Work instruction » State how many lines in the following entries hold the word "Transitions". The reply is that number only.

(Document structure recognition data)

^^^^^^^^^^^^^^^^

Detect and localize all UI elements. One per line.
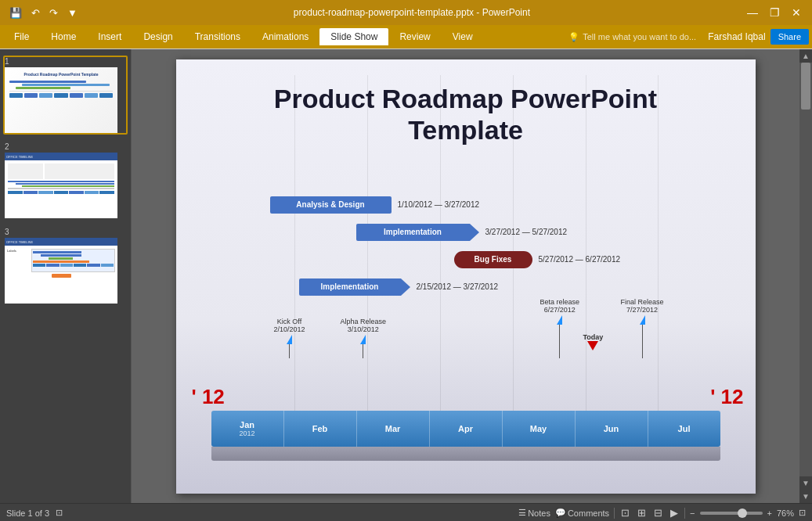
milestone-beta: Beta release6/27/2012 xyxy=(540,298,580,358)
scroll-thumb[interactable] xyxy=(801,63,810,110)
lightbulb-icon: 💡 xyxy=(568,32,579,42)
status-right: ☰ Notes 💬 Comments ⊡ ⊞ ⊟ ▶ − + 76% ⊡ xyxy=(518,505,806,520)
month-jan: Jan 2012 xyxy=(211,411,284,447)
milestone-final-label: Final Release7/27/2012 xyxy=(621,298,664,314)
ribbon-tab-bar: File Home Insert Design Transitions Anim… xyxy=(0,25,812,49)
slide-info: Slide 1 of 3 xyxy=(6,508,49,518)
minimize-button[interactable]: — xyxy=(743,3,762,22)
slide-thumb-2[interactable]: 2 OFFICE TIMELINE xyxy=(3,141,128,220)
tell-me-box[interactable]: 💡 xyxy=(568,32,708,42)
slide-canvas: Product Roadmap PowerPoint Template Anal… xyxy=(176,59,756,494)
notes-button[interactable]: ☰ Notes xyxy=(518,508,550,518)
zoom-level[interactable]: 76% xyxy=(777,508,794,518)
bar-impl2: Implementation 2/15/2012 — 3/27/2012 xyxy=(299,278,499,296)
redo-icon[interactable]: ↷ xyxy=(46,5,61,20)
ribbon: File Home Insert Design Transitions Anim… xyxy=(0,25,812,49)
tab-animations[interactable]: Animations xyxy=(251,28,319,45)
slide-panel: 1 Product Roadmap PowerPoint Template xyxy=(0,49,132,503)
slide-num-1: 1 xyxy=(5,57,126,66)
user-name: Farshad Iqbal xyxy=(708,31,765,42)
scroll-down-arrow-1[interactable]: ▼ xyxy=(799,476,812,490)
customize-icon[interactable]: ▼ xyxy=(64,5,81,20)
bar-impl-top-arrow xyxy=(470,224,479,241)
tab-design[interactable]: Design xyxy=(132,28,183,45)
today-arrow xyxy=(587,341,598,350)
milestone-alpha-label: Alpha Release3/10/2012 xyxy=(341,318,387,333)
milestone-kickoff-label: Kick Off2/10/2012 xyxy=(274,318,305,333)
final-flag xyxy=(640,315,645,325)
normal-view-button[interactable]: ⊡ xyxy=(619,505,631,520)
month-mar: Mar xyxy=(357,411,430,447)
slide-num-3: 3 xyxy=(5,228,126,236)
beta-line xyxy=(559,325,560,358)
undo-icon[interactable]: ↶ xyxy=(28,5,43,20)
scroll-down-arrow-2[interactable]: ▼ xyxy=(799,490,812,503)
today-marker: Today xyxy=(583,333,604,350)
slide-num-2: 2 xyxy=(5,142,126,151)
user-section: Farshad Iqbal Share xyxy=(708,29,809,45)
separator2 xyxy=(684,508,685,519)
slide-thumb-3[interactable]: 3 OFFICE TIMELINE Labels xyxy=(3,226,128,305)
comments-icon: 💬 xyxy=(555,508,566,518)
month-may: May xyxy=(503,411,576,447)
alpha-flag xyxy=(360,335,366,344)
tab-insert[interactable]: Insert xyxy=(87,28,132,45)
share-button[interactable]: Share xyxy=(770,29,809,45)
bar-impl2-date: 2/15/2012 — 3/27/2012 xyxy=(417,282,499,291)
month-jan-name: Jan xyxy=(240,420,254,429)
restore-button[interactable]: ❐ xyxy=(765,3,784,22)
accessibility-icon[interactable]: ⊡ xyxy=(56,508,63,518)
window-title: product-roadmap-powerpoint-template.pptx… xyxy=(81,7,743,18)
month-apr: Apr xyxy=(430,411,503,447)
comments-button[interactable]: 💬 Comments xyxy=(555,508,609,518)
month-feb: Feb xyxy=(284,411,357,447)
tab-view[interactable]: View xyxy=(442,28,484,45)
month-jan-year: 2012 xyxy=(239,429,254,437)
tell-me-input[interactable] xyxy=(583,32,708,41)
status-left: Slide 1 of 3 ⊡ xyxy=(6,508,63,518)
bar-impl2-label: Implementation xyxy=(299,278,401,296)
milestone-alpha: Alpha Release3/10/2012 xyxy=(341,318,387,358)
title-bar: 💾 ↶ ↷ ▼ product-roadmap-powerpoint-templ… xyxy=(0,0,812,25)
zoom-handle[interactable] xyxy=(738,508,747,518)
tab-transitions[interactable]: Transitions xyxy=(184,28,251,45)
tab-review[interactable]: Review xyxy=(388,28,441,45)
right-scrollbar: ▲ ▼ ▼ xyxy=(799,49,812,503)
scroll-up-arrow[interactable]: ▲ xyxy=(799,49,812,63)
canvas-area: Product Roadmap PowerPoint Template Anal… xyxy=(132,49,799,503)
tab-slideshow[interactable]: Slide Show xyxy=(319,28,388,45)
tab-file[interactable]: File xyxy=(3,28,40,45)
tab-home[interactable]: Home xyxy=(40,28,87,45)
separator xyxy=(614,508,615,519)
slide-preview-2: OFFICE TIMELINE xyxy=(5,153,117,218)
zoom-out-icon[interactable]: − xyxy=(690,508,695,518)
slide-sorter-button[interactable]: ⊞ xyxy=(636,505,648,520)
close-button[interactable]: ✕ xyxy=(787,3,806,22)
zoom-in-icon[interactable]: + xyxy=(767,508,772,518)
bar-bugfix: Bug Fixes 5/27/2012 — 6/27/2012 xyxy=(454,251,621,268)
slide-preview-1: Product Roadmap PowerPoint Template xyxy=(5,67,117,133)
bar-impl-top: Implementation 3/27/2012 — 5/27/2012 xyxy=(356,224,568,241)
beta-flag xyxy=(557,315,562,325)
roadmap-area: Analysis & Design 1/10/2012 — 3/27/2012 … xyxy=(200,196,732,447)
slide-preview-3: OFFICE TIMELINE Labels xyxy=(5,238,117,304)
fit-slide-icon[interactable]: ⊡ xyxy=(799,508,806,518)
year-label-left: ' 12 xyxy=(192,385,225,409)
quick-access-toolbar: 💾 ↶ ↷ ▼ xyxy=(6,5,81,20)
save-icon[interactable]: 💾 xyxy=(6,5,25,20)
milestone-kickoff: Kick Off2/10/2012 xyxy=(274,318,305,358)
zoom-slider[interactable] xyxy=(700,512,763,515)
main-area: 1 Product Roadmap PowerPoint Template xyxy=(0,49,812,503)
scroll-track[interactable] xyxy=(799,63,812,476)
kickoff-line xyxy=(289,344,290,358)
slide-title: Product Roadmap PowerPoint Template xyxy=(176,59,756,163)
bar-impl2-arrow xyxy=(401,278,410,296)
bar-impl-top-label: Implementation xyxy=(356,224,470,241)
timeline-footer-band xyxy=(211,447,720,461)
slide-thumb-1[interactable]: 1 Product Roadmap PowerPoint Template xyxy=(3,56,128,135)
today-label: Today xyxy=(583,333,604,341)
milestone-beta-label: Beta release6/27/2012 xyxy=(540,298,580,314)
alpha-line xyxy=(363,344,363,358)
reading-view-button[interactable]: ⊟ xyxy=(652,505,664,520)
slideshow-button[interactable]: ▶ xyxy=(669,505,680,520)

^^^^^^^^^^^^^^^^

Answer for the task » 3